Adaptive Neuro-Fuzzy Inference System for Modeling the Influence of Process Parameters on Pulsed Electrochemical Machining of AISI-1018 Steel
摘要
The constant technological progress in the metal-mechanical sector and the growing demand for the manufacturing of high-strength materials with complex morphologies have driven the development of non-traditional methods to make the production of metal components more efficient. Pulsed Electrochemical Machining (PECM) is a non-conventional technique that allows metal removal on numerous materials. This method uses the electrolysis process, so it is capable of machining without generating heat, chips, or tool wear, making it an exceptional technique with applications in sectors such as aerospace, medical, and tool manufacturing. However, understanding its operation is challenging due to the chemical and electrical principles involved.
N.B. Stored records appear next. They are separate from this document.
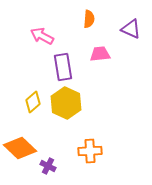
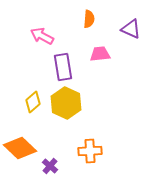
purple cross: moved 2 px right; rotated 14 degrees clockwise
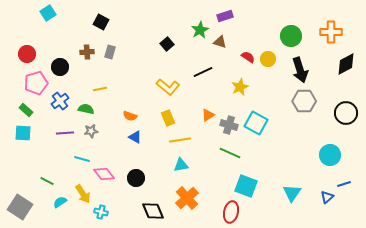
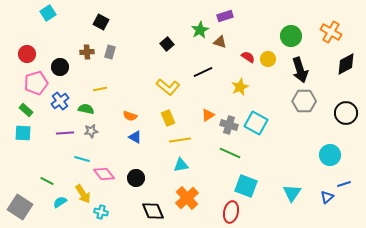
orange cross at (331, 32): rotated 30 degrees clockwise
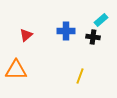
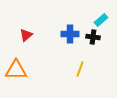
blue cross: moved 4 px right, 3 px down
yellow line: moved 7 px up
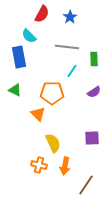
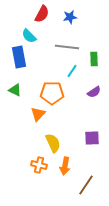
blue star: rotated 24 degrees clockwise
orange triangle: rotated 28 degrees clockwise
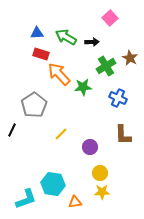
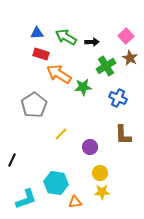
pink square: moved 16 px right, 18 px down
orange arrow: rotated 15 degrees counterclockwise
black line: moved 30 px down
cyan hexagon: moved 3 px right, 1 px up
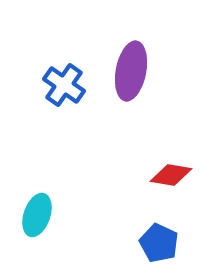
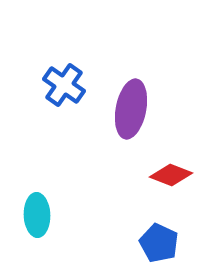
purple ellipse: moved 38 px down
red diamond: rotated 12 degrees clockwise
cyan ellipse: rotated 21 degrees counterclockwise
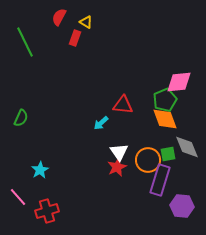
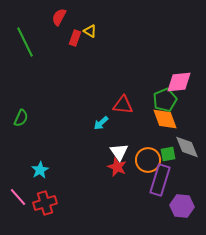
yellow triangle: moved 4 px right, 9 px down
red star: rotated 24 degrees counterclockwise
red cross: moved 2 px left, 8 px up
In this sense, the present research develops an adaptive neuro-fuzzy inference system (ANFIS) optimized with a genetic algorithm to model the material removal rate (MRR) and overcut (OC) using the process parameters with the highest correlation to the variables of the study. The model was trained in a supervised manner using a data set based on machining with AISI-1018 steel. After optimization, a coefficient of determination R2 of 0.94 for OC and 0.92 for MRR was obtained. Finally, the repeatability of these results is validated by obtaining a coefficient of variation of 4.8%, demonstrating precision and higher performance when ANFIS is tuned using a stochastic method, as opposed to when it is tuned using gradient descent-based techniques.